9. The method of claim 1, wherein determining the frame-wise class comprises determining an image, corresponding to a case where a scope of the endoscopic device comes into contact with an inner wall of a body, to be the fourth class.

10. The method of claim 1, wherein determining the frame-wise class comprises determining an image, containing noise caused due to movement of a scope, to be the fourth class.

11. The method of claim 10, wherein the noise comprises a defocused image or motion blur.

12. A computing device for analyzing endoscopic video, the computing device comprising:

memory configured to store an endoscopic video including a plurality of frames; and

a processor configured to determine a frame-wise class corresponding to an operation to be performed by an endoscopic device for each of the frames and determine a final class corresponding to a final operation to be performed by the endoscopic device for the endoscopic video based on the frame-wise class;

wherein the class comprises at least one class selected from the group consisting of:

a first class for operating an air pump of the endoscopic device;

a second class for operating a water pump of the endoscopic device;

a third class for operating a suction pump of the endoscopic device; and

a fourth class corresponding to cases other than cases of the first to third classes.

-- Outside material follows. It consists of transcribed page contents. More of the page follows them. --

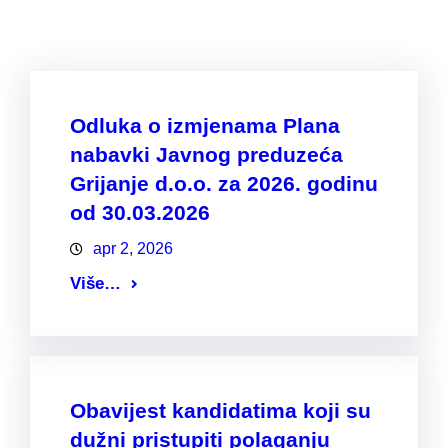
Odluka o izmjenama Plana
nabavki Javnog preduzeća
Grijanje d.o.o. za 2026. godinu
od 30.03.2026
apr 2, 2026
Više…
Obavijest kandidatima koji su
dužni pristupiti polaganju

13. A computer program stored in a computer-readable storage medium, the computer program causing operations for analyzing endoscopic video to be performed when executed by at least one processor, wherein the operations comprise operations of:

determining a frame-wise class corresponding to an operation to be performed by an endoscopic device for each frame in an endoscopic video including a plurality of frames; and

determining a final class corresponding to a final operation to be performed by the endoscopic device for the endoscopic video based on the frame-wise class;

wherein the class comprises at least one class selected from the group consisting of:

a first class for operating an air pump of the endoscopic device;

a second class for operating a water pump of the endoscopic device;

a third class for operating a suction pump of the endoscopic device; and

a fourth class corresponding to cases other than cases of the first to third classes.